Après quatre heures de travail, on me dépose enfin mon fils sur la poitrine. Il est là, si petit et si fragile. Les battements de mon cœur apaisent ses pleurs. Et l’instinct mère-enfant se manifeste déjà. J'aurais aimé qu’Adrien soit parmi nous pour qu’il puisse tenir entre ses bras, le fruit de notre amour. Sans réfléchir à son prénom tout trouvé, je l'annonce à Adam, qui m'explique ensuite le déroulement des soins prodigués à mon fils. Lorsqu'il vient me le retirer des bras, tout en me rassurant. Rassurée, je lui demande de prendre soin d'Adrien Jr, qui pousse ses premiers cris. Adam et le Docteur Gauthier s'éloignent de moi avec mon fils afin de prendre toutes les mesures qui le concernent, pour revenir quelques minutes plus tard, mon Adrien Jr. dans les bras d'Adam. L’obstétricienne m'explique que mon enfant est un petit garçon en pleine forme, mesurant cinquante-deux cm pour un poids de trois kilos. 
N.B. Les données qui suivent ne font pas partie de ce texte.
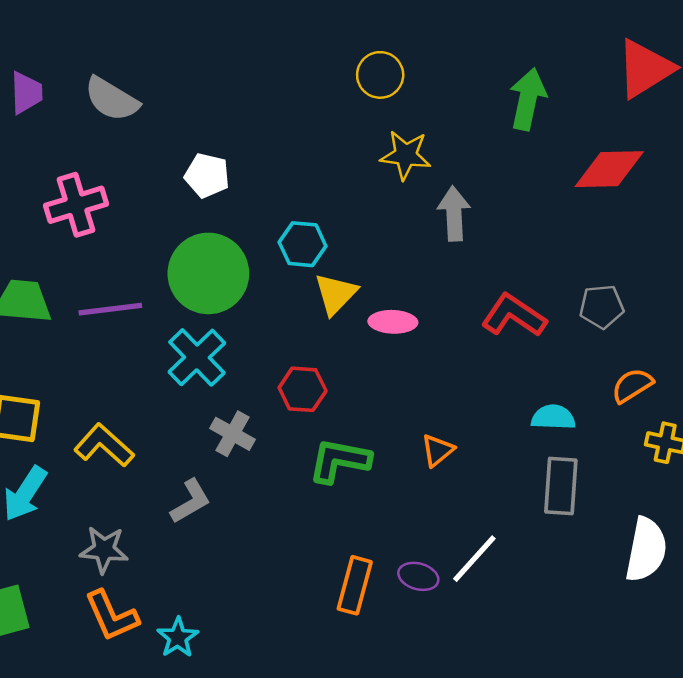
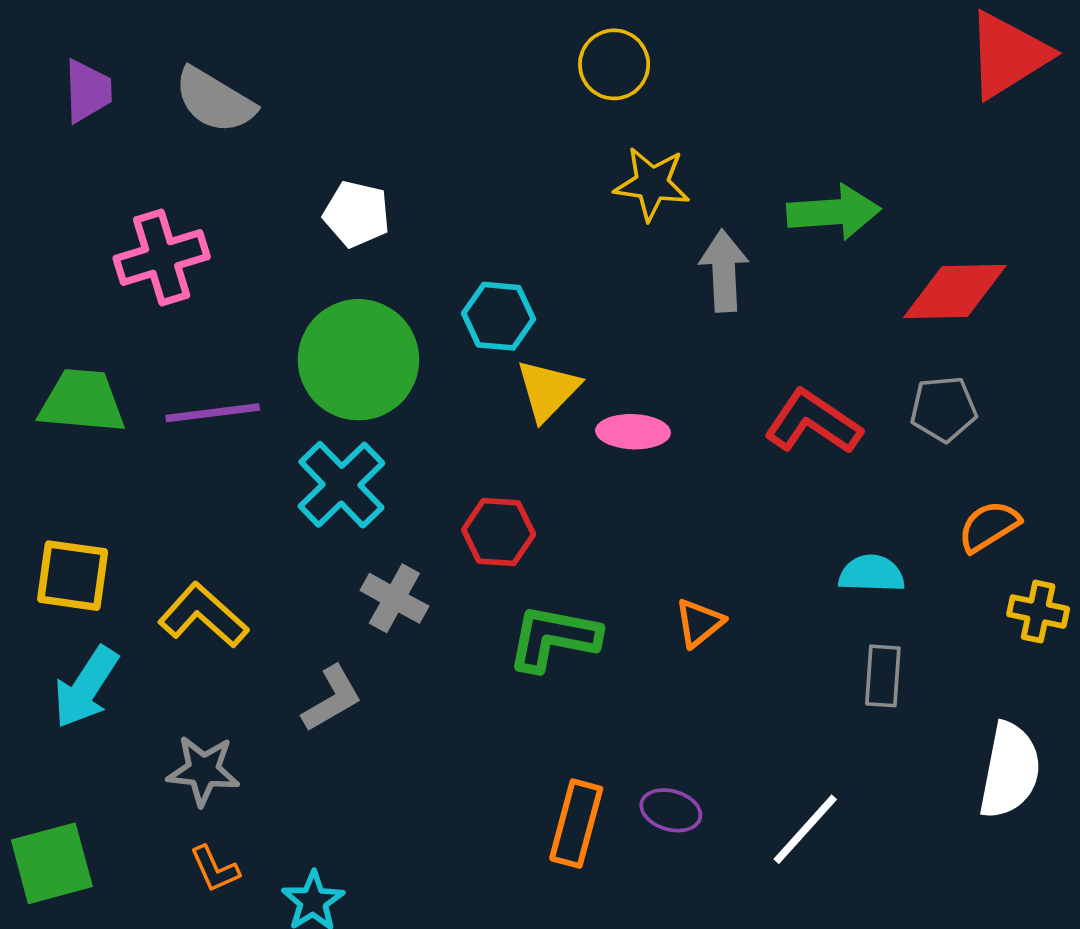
green arrow: (528, 99) -> (834, 212), moved, turned 74
red diamond: (609, 169) -> (955, 292), moved
gray rectangle: (561, 486) -> (883, 676), size x0.7
white line: (474, 559) -> (805, 829), moved
orange L-shape: (112, 616) -> (215, 869), size x0.6

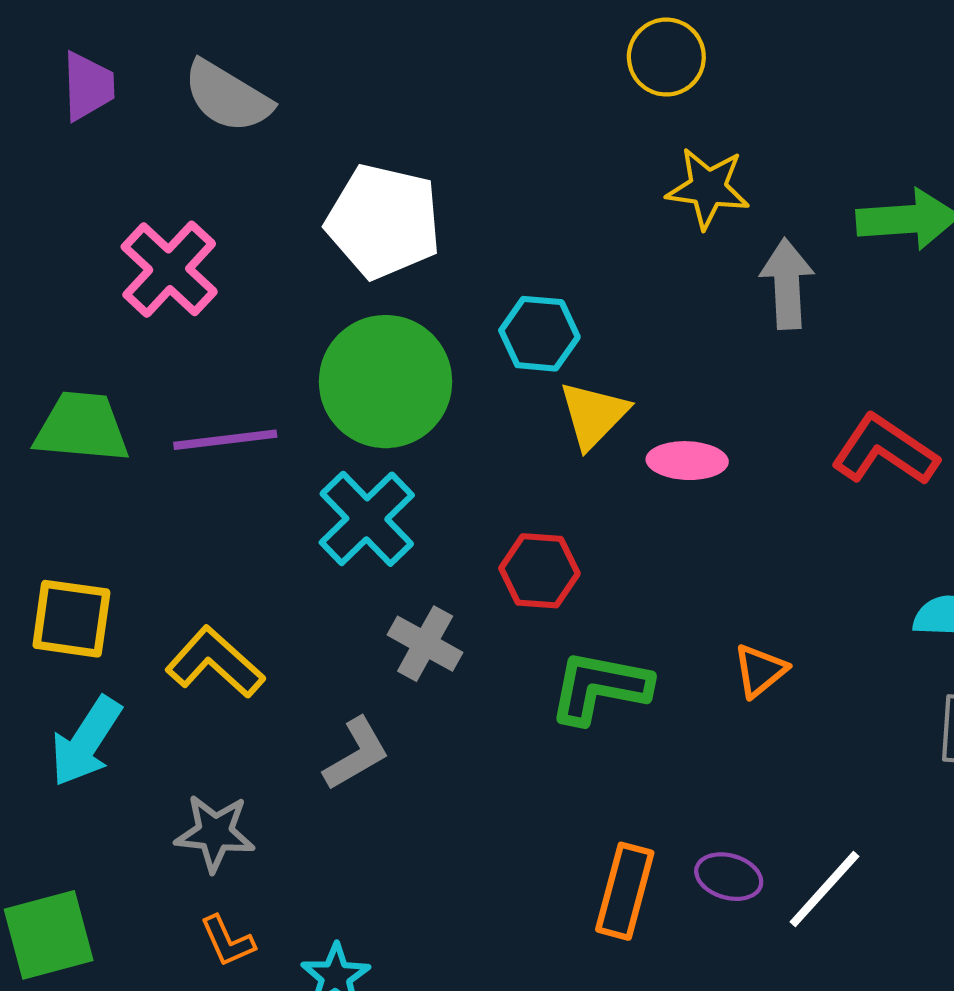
white pentagon: (357, 214) -> (383, 221), size x1.6
pink cross: (162, 258) -> (169, 269), turned -30
white line: (805, 829) -> (824, 889), moved

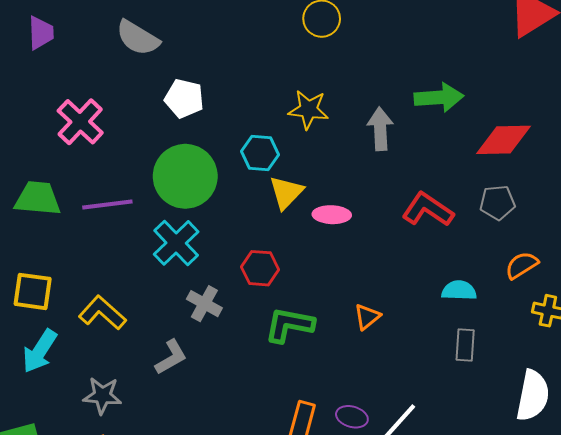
gray semicircle: (227, 97) -> (138, 38), moved
yellow star: (708, 188) -> (308, 110), moved
white pentagon: (383, 221) -> (184, 98), size x0.7

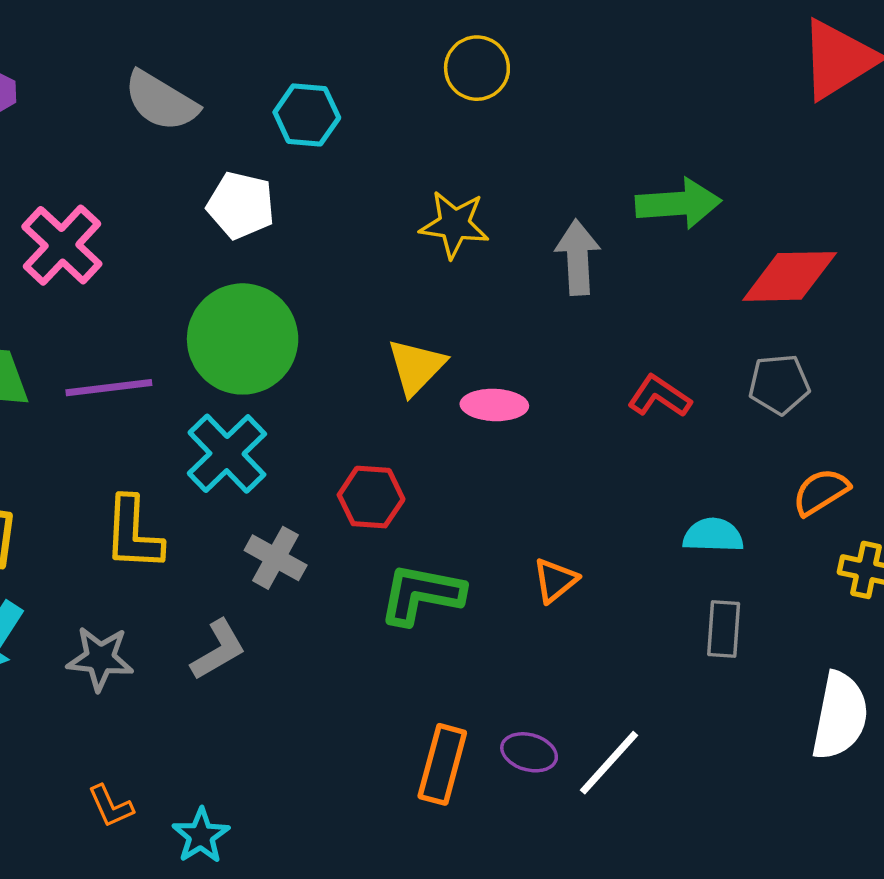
cyan hexagon: (260, 153) -> (307, 115), moved
red L-shape: (428, 210) -> (659, 396), size x0.7
yellow L-shape: (102, 313) -> (133, 533), moved, turned -129
gray star: (102, 396) -> (100, 659), moved

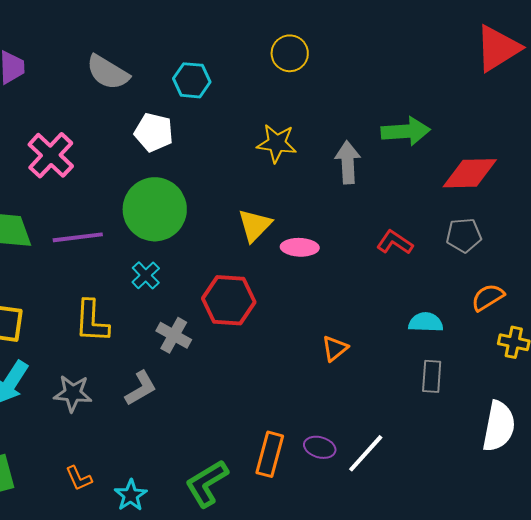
cyan cross: (227, 454) -> (146, 275), size x0.6
red hexagon: (371, 497) -> (229, 300), size x1.4
green L-shape: (421, 594) -> (207, 483), moved, turned -42

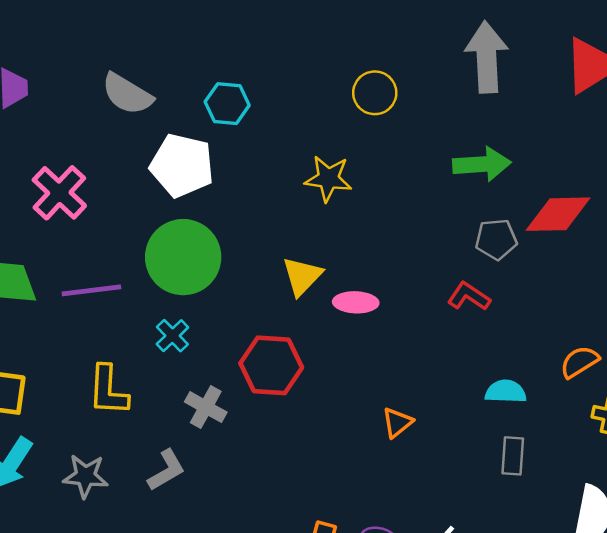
yellow circle: (290, 53) -> (375, 93), moved
white pentagon: (154, 132) -> (182, 165), size x1.4
gray arrow: (348, 162) -> (487, 57), moved, size x1.4
gray pentagon: (464, 235) -> (496, 239), moved

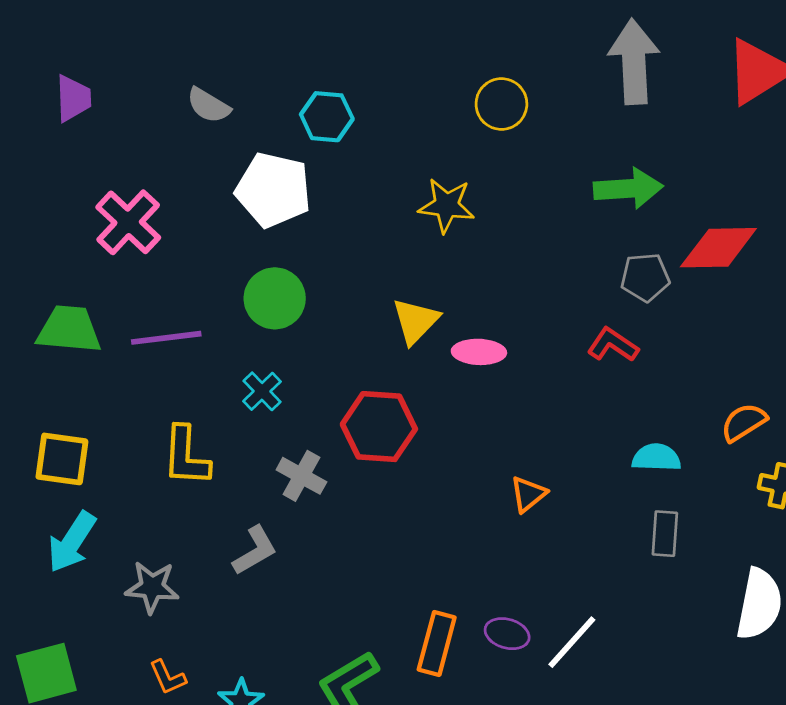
gray semicircle: (127, 94) -> (208, 105), size x0.7
green circle: (183, 257) -> (275, 298), size x0.7
gray star: (86, 476) -> (152, 587), moved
Sans comprendre, les larmes me transpercent le cœur, mon fils, à nouveau dans les bras. Je pleure tout en le regardant. Les souvenirs avec Adrien me reviennent. Nous venions à peine d'apprendre la très bonne nouvelle à trois mois de grossesse quand deux policiers étaient venus quelques semaines plus tard à mon domicile m'annoncer l'accident de voiture qui a tué l'amour de ma vie. J'avais été anéantie ce jour-là. Au point que durant les mois suivants, je n'avais pas prêté attention à ce petit être qui grandissait en moi. Je me rends compte que j'ai mis mon fils de côté et je le regrette. Aujourd’hui, il est là, blotti dans mes bras bien au chaud. J'ai peur de ne pas m'en sortir seule. Mais je ferai tout pour qu'il soit le petit garçon le plus heureux du monde.

La fatigue me guette, Adam me regarde et m’explique qu'il prendra soin de mon fils pendant que je me repose tranquillement. Angoissée à l’idée de devoir laisser mon fils, je l'embrasse tendrement sur le front et laisse le seul homme de ma vie, partir. Observant la porte se fermer, je m'allonge, les paupières lourdes, mes yeux se ferment en quelques minutes à peine.